**WHAT YOU ARE ASKED TO DO**
In the lines below, output everything from the first line through the line containing "lgt, kommt David" exactly as it is. Pictures are not part of the output.

(PROVIDED RECORDS)

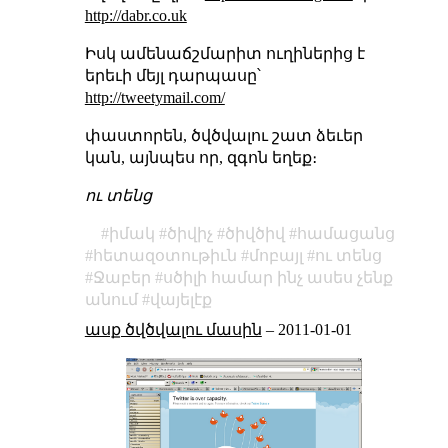
http://dabr.co.uk
Իսկ ամենաճշմարիտ ուղիներից է
երեւի մեյլ դարպասը՝
http://tweetymail.com/
փաստորեն, ծվծվալու շատ ձեւեր
կան, այնպես որ, զգոն եղեք։
ու տենց
իմակ
ծիվիչ
ծիվծիվ
համացանց
հետազօտութիւն
մոբայլ
ու տենց
Ջաբեր
սծիլի համար ինչ ասես չենք
անում
վայելէք
ասք ծվծվալու մասին
–
2011-01-01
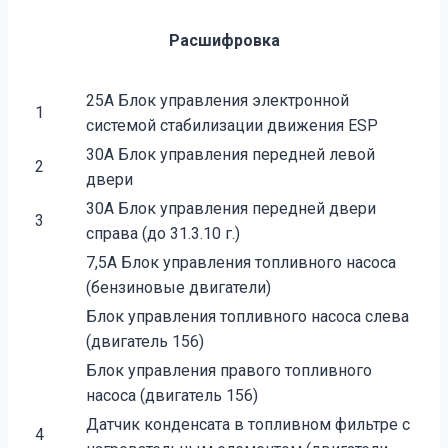
Расшифровка
25A Блок управления электронной
1
системой стабилизации движения ESP
30A Блок управления передней левой
2
двери
30A Блок управления передней двери
3
справа (до 31.3.10 г.)
7,5A Блок управления топливного насоса
(бензиновые двигатели)
Блок управления топливного насоса слева
(двигатель 156)
Блок управления правого топливного
насоса (двигатель 156)
Датчик конденсата в топливном фильтре с
4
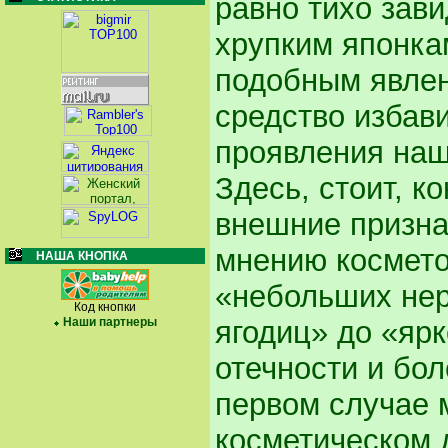
равно тихо зав
хрупким японка
подобным явлен
средство избави
проявления наш
Здесь, стоит, к
внешние призна
мнению космето
НАША КНОПКА
«небольших нер
Код кнопки
ягодиц» до «яр
Наши партнеры
отечности и бо
первом случае 
косметическом 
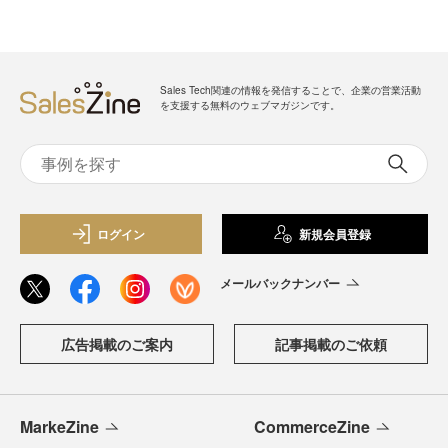
Sales Tech関連の情報を発信することで、企業の営業活動
を支援する無料のウェブマガジンです。
ログイン
新規会員登録
メールバックナンバー
広告掲載のご案内
記事掲載のご依頼
MarkeZine
CommerceZine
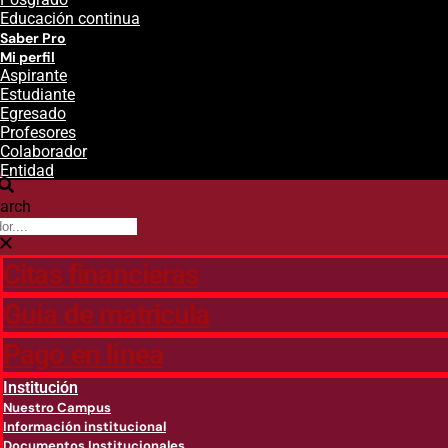
Educación continua
Saber Pro
Mi perfil
Aspirante
Estudiante
Egresado
Profesores
Colaborador
Entidad
arch
Citas financieras
Guía de matricula
Pago en línea
Institución
Nuestro Campus
Información institucional
Documentos Institucionales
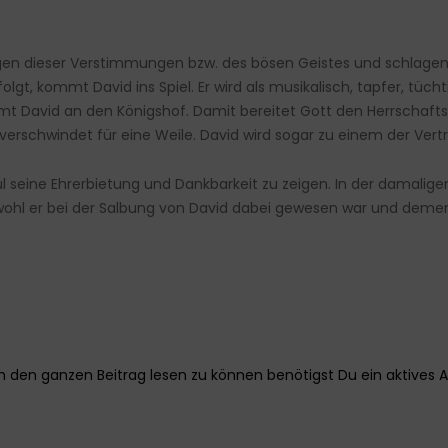
gen dieser Verstimmungen bzw. des bösen Geistes und schlagen 
lgt, kommt David ins Spiel. Er wird als musikalisch, tapfer, tücht
t David an den Königshof. Damit bereitet Gott den Herrschaftsw
verschwindet für eine Weile. David wird sogar zu einem der Vert
l seine Ehrerbietung und Dankbarkeit zu zeigen. In der damalige
bwohl er bei der Salbung von David dabei gewesen war und deme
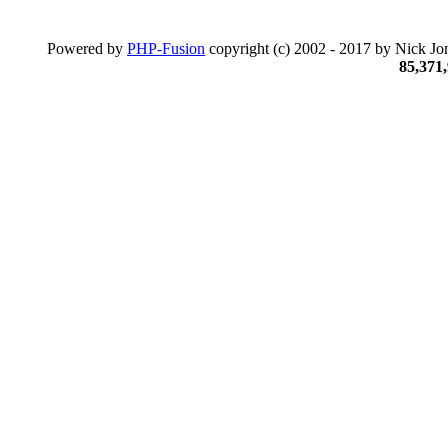
Powered by
PHP-Fusion
copyright (c) 2002 - 2017 by Nick Jon
85,371,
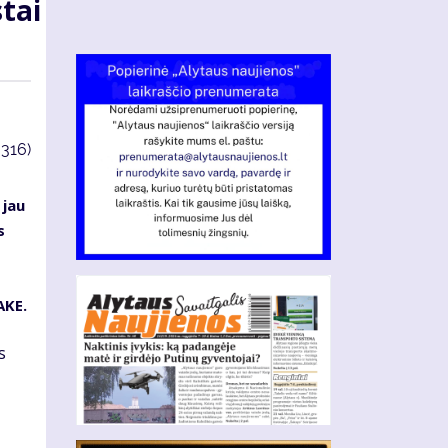
tai
3316)
 jau
s
AKE.
s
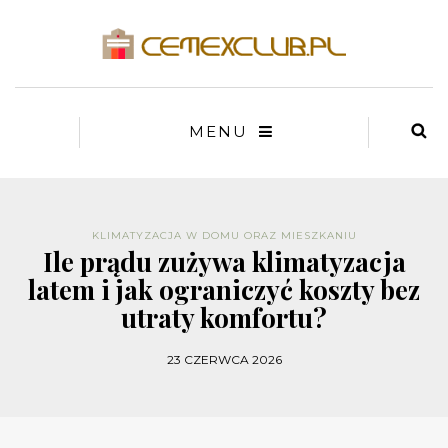
MENU
KLIMATYZACJA W DOMU ORAZ MIESZKANIU
Ile prądu zużywa klimatyzacja
latem i jak ograniczyć koszty bez
utraty komfortu?
23 CZERWCA 2026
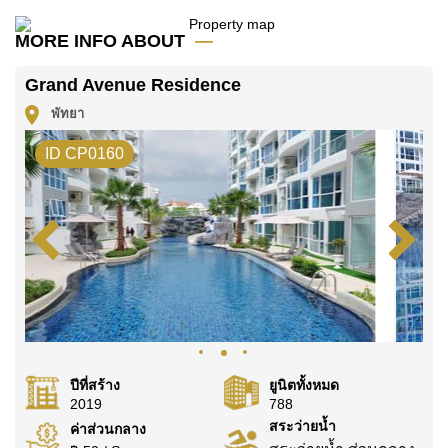
โฆษณาเป็นราคาสำหรับสัญญาเช่า 1 ปี และต้องวางเงิน
มัดจำ 2 เดือน
ก่อนเข้าอยู่อาศัย
MORE INFO ABOUT
โฉนดที่ดินของอสังหาริมทรัพย์นี้อยู่ภายใต้กรรมสิทธิ์ ชื่อ
Grand Avenue Residence
บริษัท
พัทยา
ค้นพบโอกาสในการทำให้ที่อยู่อาศัยนี้เป็นบ้านในฝันของ
คุณ!
ID CP0160
ติดต่อ Cornerstone Real Estate โทร +6638411250
หรือ อีเมล
info@cornerstone.co.th
WhatsApp ของสำนักงาน:
+66807945904
และ LINE:
@cornerstonepattaya
ปีที่สร้าง
ยูนิตทั้งหมด
2019
788
สระว่ายน้ำ
ค่าส่วนกลาง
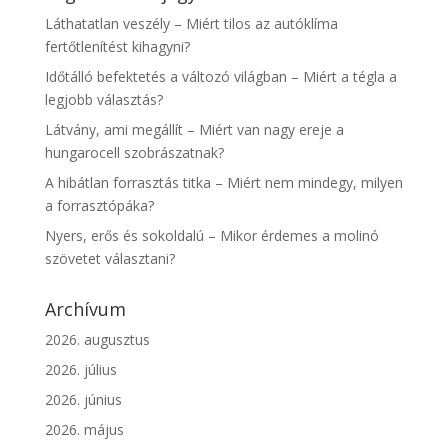
Láthatatlan veszély – Miért tilos az autóklíma
fertőtlenítést kihagyni?
Időtálló befektetés a változó világban – Miért a tégla a
legjobb választás?
Látvány, ami megállít – Miért van nagy ereje a
hungarocell szobrászatnak?
A hibátlan forrasztás titka – Miért nem mindegy, milyen
a forrasztópáka?
Nyers, erős és sokoldalú – Mikor érdemes a molinó
szövetet választani?
Archívum
2026. augusztus
2026. július
2026. június
2026. május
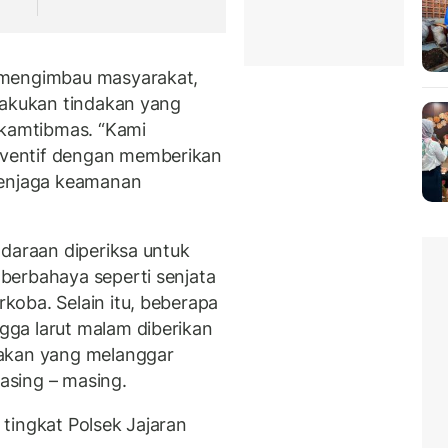
 mengimbau masyarakat,
lakukan tindakan yang
kamtibmas. “Kami
ventif dengan memberikan
menjaga keamanan
ndaraan diperiksa untuk
berbahaya seperti senjata
oba. Selain itu, beberapa
ga larut malam diberikan
dakan yang melanggar
asing – masing.
i tingkat Polsek Jajaran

(End PROVIDED RECORDS)

**ANSWER AREA**
http://dabr.co.uk
Իսկ ամենաճշմարիտ ուղիներից է
երեւի մեյլ դարպասը՝
http://tweetymail.com/
փաստորեն, ծվծվալու շատ ձեւեր
կան, այնպես որ, զգոն եղեք։
ու տենց
իմակ
ծիվիչ
ծիվծիվ
համացանց
հետազօտութիւն
մոբայլ
ու տենց
Ջաբեր
սծիլի համար ինչ ասես չենք
անում
վայելէք
ասք ծվծվալու մասին
–
2011-01-01
Расшифровка
25A Блок управления электронной
1
системой стабилизации движения ESP
30A Блок управления передней левой
2
двери
30A Блок управления передней двери
3
справа (до 31.3.10 г.)
7,5A Блок управления топливного насоса
(бензиновые двигатели)
Блок управления топливного насоса слева
(двигатель 156)
Блок управления правого топливного
насоса (двигатель 156)
Датчик конденсата в топливном фильтре с
4
равно тихо зав
хрупким японка
подобным явлен
средство избави
проявления наш
Здесь, стоит, к
внешние призна
мнению космето
НАША КНОПКА
«небольших нер
Код кнопки
ягодиц» до «яр
Наши партнеры
отечности и бо
первом случае 
косметическом 
Sales Tech関連の情報を発信することで、企業の営業活動
を支援する無料のウェブマガジンです。
ログイン
新規会員登録
メールバックナンバー
広告掲載のご案内
記事掲載のご依頼
MarkeZine
CommerceZine
Educación continua
Saber Pro
Mi perfil
Aspirante
Estudiante
Egresado
Profesores
Colaborador
Entidad
arch
Citas financieras
Guía de matricula
Pago en línea
Institución
Nuestro Campus
Información institucional
Documentos Institucionales
gen dieser Verstimmungen bzw. des bösen Geistes und schlagen 
lgt, kommt David ins Spiel. Er wird als musikalisch, tapfer, tücht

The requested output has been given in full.